Я спешу обратно в зал, ругая себя последними словами, что не усидела на месте.
– Леора! Ты только… осторожнее выбирай друзей, – вдруг говорит мне вдогонку Карл, и я застываю на месте. – Всё, что ты делала для спасения своего отца… Они всё знали, с самого начала. Они… Они всё рассчитали. Ты поступала так, как они того и хотели, – добавляет он с дрожью в голосе.
Встряхнув головой, я возвращаюсь в зал под раздражённое шипение Карла.
Но в голове у меня вертятся вопросы: «Откуда он знает? Кто ему рассказал?»
Глава тридцать восьмая
Народу в зале прибавилось. Пробираюсь на своё место и сажусь рядом с мамой.
– Как раз вовремя, – шепчет она, похлопывая меня по колену.
Больше я ничего не могу сделать. Не могу ничего изменить.
Входит судья, за ним важные чиновники, а замыкает процессию Верити с кипой бумаг. Мел ободряюще мне улыбается, а при виде широкоплечей фигуры Джека Минноу меня начинает знобить ещё сильнее. Судья выносит вперёд деревянный ящик, вынимает из него весы и опускает их на подставку возле кафедры.
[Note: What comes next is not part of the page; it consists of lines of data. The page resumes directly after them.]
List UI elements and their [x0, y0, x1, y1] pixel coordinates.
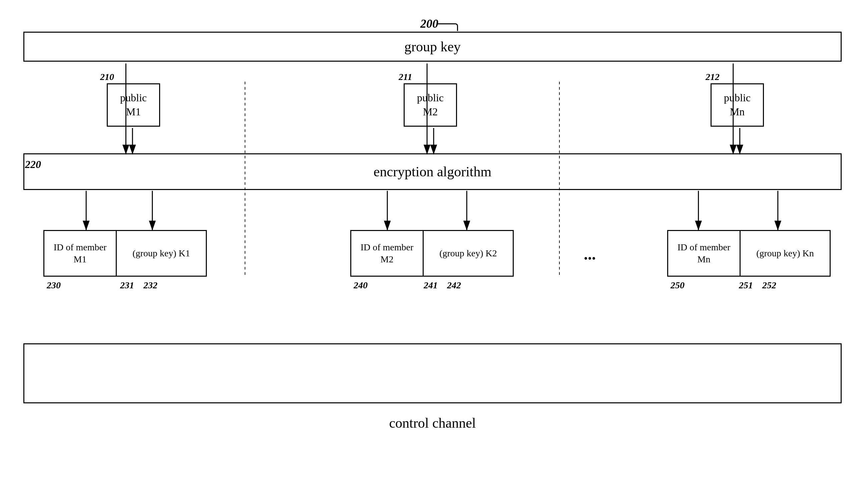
group-key-k2-label: (group key) K2: [439, 247, 497, 259]
encryption-algorithm-label: encryption algorithm: [373, 164, 492, 180]
group-key-k1-label: (group key) K1: [132, 247, 190, 259]
sub-label-241: 241: [424, 280, 438, 291]
sub-label-252: 252: [762, 280, 776, 291]
public-m2-line1: public: [417, 91, 444, 105]
label-ref-210: 210: [100, 72, 114, 82]
public-box-210: public M1: [107, 83, 160, 127]
sub-label-232: 232: [143, 280, 158, 291]
sub-label-230: 230: [47, 280, 61, 291]
public-m2-line2: M2: [423, 105, 438, 119]
sub-label-251: 251: [739, 280, 753, 291]
output-pair-230: ID of member M1 (group key) K1: [43, 230, 207, 277]
group-key-kn-box: (group key) Kn: [741, 230, 831, 277]
public-m1-line2: M1: [126, 105, 141, 119]
id-member-m1-label: ID of member M1: [48, 241, 113, 266]
output-pair-250: ID of member Mn (group key) Kn: [667, 230, 831, 277]
sub-label-250: 250: [670, 280, 684, 291]
id-member-mn-box: ID of member Mn: [667, 230, 741, 277]
label-ref-220: 220: [25, 158, 41, 171]
id-member-m2-box: ID of member M2: [350, 230, 424, 277]
control-channel-label: control channel: [13, 415, 852, 431]
public-mn-line1: public: [724, 91, 751, 105]
sub-label-242: 242: [447, 280, 461, 291]
public-box-211: public M2: [404, 83, 457, 127]
public-box-212: public Mn: [711, 83, 764, 127]
control-channel-box: [23, 343, 842, 403]
id-member-mn-label: ID of member Mn: [671, 241, 736, 266]
sub-label-240: 240: [354, 280, 368, 291]
id-member-m1-box: ID of member M1: [43, 230, 117, 277]
sub-label-231: 231: [120, 280, 134, 291]
public-m1-line1: public: [120, 91, 147, 105]
public-mn-line2: Mn: [730, 105, 745, 119]
group-key-k2-box: (group key) K2: [424, 230, 514, 277]
diagram-container: 200 group key public M1 210 public M2 21…: [13, 13, 852, 491]
label-ref-211: 211: [399, 72, 412, 82]
group-key-box: group key: [23, 32, 842, 62]
encryption-algorithm-box: encryption algorithm: [23, 153, 842, 190]
dots-separator: ...: [584, 245, 596, 263]
group-key-kn-label: (group key) Kn: [756, 247, 814, 259]
group-key-label: group key: [404, 39, 461, 55]
label-ref-212: 212: [705, 72, 719, 82]
label-200: 200: [420, 17, 438, 31]
id-member-m2-label: ID of member M2: [355, 241, 419, 266]
group-key-k1-box: (group key) K1: [117, 230, 207, 277]
output-pair-240: ID of member M2 (group key) K2: [350, 230, 514, 277]
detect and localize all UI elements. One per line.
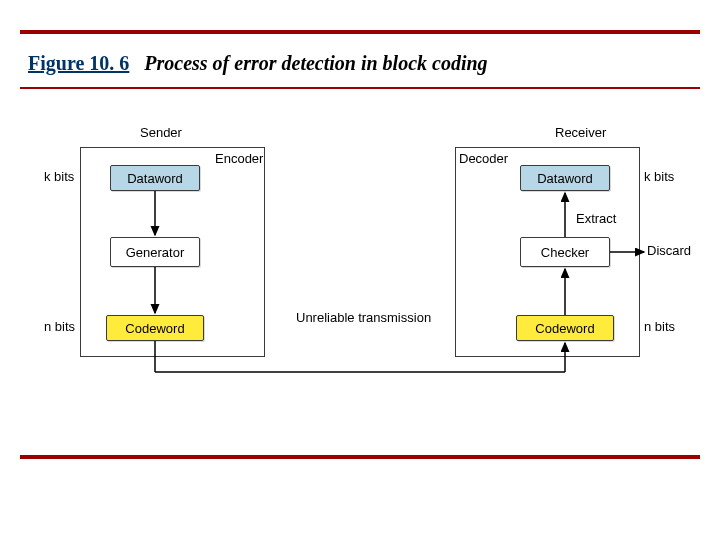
sender-codeword-text: Codeword xyxy=(125,321,184,336)
figure-title-row: Figure 10. 6 Process of error detection … xyxy=(0,34,720,87)
extract-label: Extract xyxy=(576,211,616,226)
receiver-codeword-text: Codeword xyxy=(535,321,594,336)
receiver-kbits: k bits xyxy=(644,169,674,184)
sender-nbits: n bits xyxy=(44,319,75,334)
receiver-checker: Checker xyxy=(520,237,610,267)
sender-dataword: Dataword xyxy=(110,165,200,191)
block-coding-diagram: Sender Receiver Encoder Decoder Dataword… xyxy=(0,107,720,397)
sender-title: Sender xyxy=(140,125,182,140)
receiver-nbits: n bits xyxy=(644,319,675,334)
receiver-codeword: Codeword xyxy=(516,315,614,341)
sender-codeword: Codeword xyxy=(106,315,204,341)
discard-label: Discard xyxy=(647,243,691,258)
bottom-rule xyxy=(20,455,700,459)
sender-kbits: k bits xyxy=(44,169,74,184)
sender-dataword-text: Dataword xyxy=(127,171,183,186)
receiver-checker-text: Checker xyxy=(541,245,589,260)
receiver-dataword: Dataword xyxy=(520,165,610,191)
receiver-dataword-text: Dataword xyxy=(537,171,593,186)
transmission-label: Unreliable transmission xyxy=(296,310,431,325)
sender-generator: Generator xyxy=(110,237,200,267)
figure-number: Figure 10. 6 xyxy=(28,52,129,74)
figure-caption: Process of error detection in block codi… xyxy=(144,52,487,74)
sender-generator-text: Generator xyxy=(126,245,185,260)
decoder-label: Decoder xyxy=(459,151,508,166)
encoder-label: Encoder xyxy=(215,151,263,166)
receiver-title: Receiver xyxy=(555,125,606,140)
mid-rule xyxy=(20,87,700,89)
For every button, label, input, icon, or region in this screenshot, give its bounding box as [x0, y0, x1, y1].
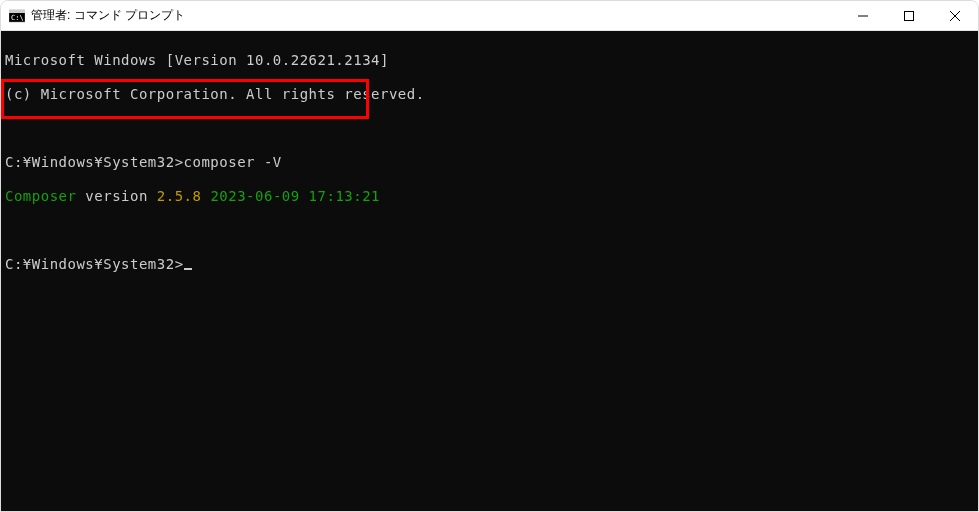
prompt-path-2: C:¥Windows¥System32> — [5, 256, 184, 272]
titlebar[interactable]: C:\ 管理者: コマンド プロンプト — [1, 1, 978, 31]
close-button[interactable] — [932, 1, 978, 30]
terminal-area[interactable]: Microsoft Windows [Version 10.0.22621.21… — [1, 31, 978, 511]
typed-command: composer -V — [184, 154, 282, 170]
blank-line-2 — [5, 222, 974, 239]
blank-line — [5, 120, 974, 137]
composer-version: 2.5.8 — [157, 188, 202, 204]
command-line-1: C:¥Windows¥System32>composer -V — [5, 154, 974, 171]
minimize-button[interactable] — [840, 1, 886, 30]
maximize-button[interactable] — [886, 1, 932, 30]
window-controls — [840, 1, 978, 30]
svg-rect-1 — [9, 10, 25, 13]
command-line-2: C:¥Windows¥System32> — [5, 256, 974, 273]
composer-output-line: Composer version 2.5.8 2023-06-09 17:13:… — [5, 188, 974, 205]
cursor — [184, 268, 192, 270]
os-version-line: Microsoft Windows [Version 10.0.22621.21… — [5, 52, 974, 69]
version-word: version — [76, 188, 156, 204]
svg-text:C:\: C:\ — [11, 14, 24, 22]
composer-label: Composer — [5, 188, 76, 204]
svg-rect-4 — [905, 11, 914, 20]
composer-datetime: 2023-06-09 17:13:21 — [201, 188, 380, 204]
window-title: 管理者: コマンド プロンプト — [31, 7, 840, 24]
command-prompt-window: C:\ 管理者: コマンド プロンプト Microsoft Windows [V… — [0, 0, 979, 512]
copyright-line: (c) Microsoft Corporation. All rights re… — [5, 86, 974, 103]
cmd-icon: C:\ — [9, 8, 25, 24]
prompt-path: C:¥Windows¥System32> — [5, 154, 184, 170]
Это старинные весы цвета меди. На одну чашу судья кладёт гирю, и она клонится вниз. Другая чаша весов пуста: на неё положат папину книгу.
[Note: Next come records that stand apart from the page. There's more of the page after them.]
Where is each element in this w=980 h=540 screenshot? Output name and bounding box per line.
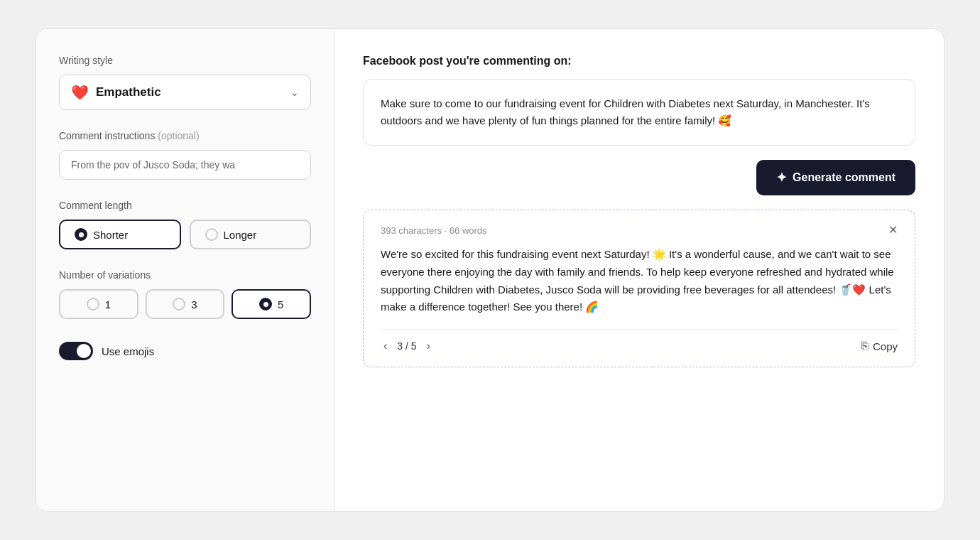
generated-text: We're so excited for this fundraising ev… <box>381 246 898 316</box>
radio-longer-indicator <box>205 228 218 241</box>
length-section: Comment length Shorter Longer <box>59 200 311 249</box>
radio-1-indicator <box>87 298 99 310</box>
emoji-toggle-label: Use emojis <box>102 345 154 357</box>
heart-icon: ❤️ <box>71 84 89 101</box>
copy-button[interactable]: ⎘ Copy <box>861 340 898 352</box>
length-option-longer[interactable]: Longer <box>190 220 312 249</box>
instructions-input[interactable] <box>59 150 311 180</box>
instructions-label: Comment instructions (optional) <box>59 130 311 141</box>
radio-5-indicator <box>259 298 272 310</box>
app-container: Writing style ❤️ Empathetic ⌄ Comment in… <box>36 28 944 512</box>
generate-btn-label: Generate comment <box>793 171 895 184</box>
toggle-knob <box>77 344 91 358</box>
variation-1-label: 1 <box>105 298 111 310</box>
emoji-toggle[interactable] <box>59 342 93 360</box>
radio-shorter-indicator <box>75 228 87 241</box>
copy-icon: ⎘ <box>861 340 869 352</box>
optional-label: (optional) <box>158 130 199 141</box>
close-generated-button[interactable]: ✕ <box>888 225 898 236</box>
chevron-down-icon: ⌄ <box>290 87 299 98</box>
sparkle-icon: ✦ <box>776 170 787 185</box>
length-label: Comment length <box>59 200 311 211</box>
instructions-section: Comment instructions (optional) <box>59 130 311 180</box>
facebook-post-content: Make sure to come to our fundraising eve… <box>363 79 915 146</box>
writing-style-dropdown[interactable]: ❤️ Empathetic ⌄ <box>59 75 311 110</box>
length-option-shorter[interactable]: Shorter <box>59 220 181 249</box>
variation-option-5[interactable]: 5 <box>232 289 311 319</box>
emoji-section: Use emojis <box>59 342 311 360</box>
next-page-button[interactable]: › <box>424 340 433 352</box>
variation-option-3[interactable]: 3 <box>146 289 225 319</box>
length-shorter-label: Shorter <box>93 229 128 241</box>
facebook-post-title: Facebook post you're commenting on: <box>363 55 915 68</box>
length-longer-label: Longer <box>224 229 257 241</box>
variations-section: Number of variations 1 3 5 <box>59 269 311 319</box>
writing-style-section: Writing style ❤️ Empathetic ⌄ <box>59 55 311 110</box>
writing-style-value: Empathetic <box>96 85 161 99</box>
variations-label: Number of variations <box>59 269 311 281</box>
writing-style-label: Writing style <box>59 55 311 66</box>
variations-group: 1 3 5 <box>59 289 311 319</box>
generated-comment-box: 393 characters · 66 words ✕ We're so exc… <box>363 210 915 367</box>
right-panel: Facebook post you're commenting on: Make… <box>334 29 944 511</box>
generate-comment-button[interactable]: ✦ Generate comment <box>756 160 915 195</box>
left-panel: Writing style ❤️ Empathetic ⌄ Comment in… <box>36 29 334 511</box>
variation-5-label: 5 <box>278 298 283 310</box>
generated-meta: 393 characters · 66 words ✕ <box>381 225 898 236</box>
pagination: ‹ 3 / 5 › <box>381 340 433 352</box>
page-info: 3 / 5 <box>397 340 416 352</box>
generated-footer: ‹ 3 / 5 › ⎘ Copy <box>381 329 898 352</box>
radio-3-indicator <box>173 298 185 310</box>
variation-3-label: 3 <box>191 298 197 310</box>
length-radio-group: Shorter Longer <box>59 220 311 249</box>
generated-stats: 393 characters · 66 words <box>381 225 487 236</box>
variation-option-1[interactable]: 1 <box>59 289 138 319</box>
copy-label: Copy <box>873 340 898 352</box>
prev-page-button[interactable]: ‹ <box>381 340 390 352</box>
generate-row: ✦ Generate comment <box>363 160 915 195</box>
Весы скажут правду. А может быть, это только часть ритуала? И окончание этого спектакля всем известно? Если бы знать…
У меня заложило уши, голоса доносятся откуда-то издалека. Судья что-то говорит важным трубным голосом, но я не понимаю ни единого слова. Столько времени я ждала этого дня, а теперь не могу поверить, что все происходит на самом деле.
Судья передаёт слово Мел, и я в отчаянии впиваюсь зубами в большой палец, чтобы очнуться. Слушая Мел, я всё думаю о брате короля, о предателе. Тайное всегда становится явным. Добро всегда побеждает. Но кто же положительный герой в истории папиной жизни?
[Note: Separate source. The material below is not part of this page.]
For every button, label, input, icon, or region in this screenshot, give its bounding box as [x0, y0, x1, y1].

На сцену выходят папины друзья и знакомые, говорят о нём, делятся воспоминаниями. У мамы по щекам текут слёзы, и она стискивает мою руку. Прекрасный отец, любящий супруг, добрый сосед, профессиональный обрядчик. Но вот высказались все, кто хотел, и судья подводит итог.
– Это очень непростой случай. На первый взгляд кристально ясно, что Джоэл Флинт был идеальным гражданином: верный муж, любящий отец, прилежный работник и честный человек. Но есть в этом деле и некоторые странности, обратившие на себя наше внимание при подготовке к данной церемонии. Судья откашливается, и Верити под его взглядом ёрзает на скамье. Оскар смотрит на судью застывшим взглядом. Мама крепко сжимает мою коленку.
– Не волнуйся, – шепчет она.
Не знаю, кого из нас она пытается успокоить, себя или меня, вцепившись в колено словно когтями хищной птицы.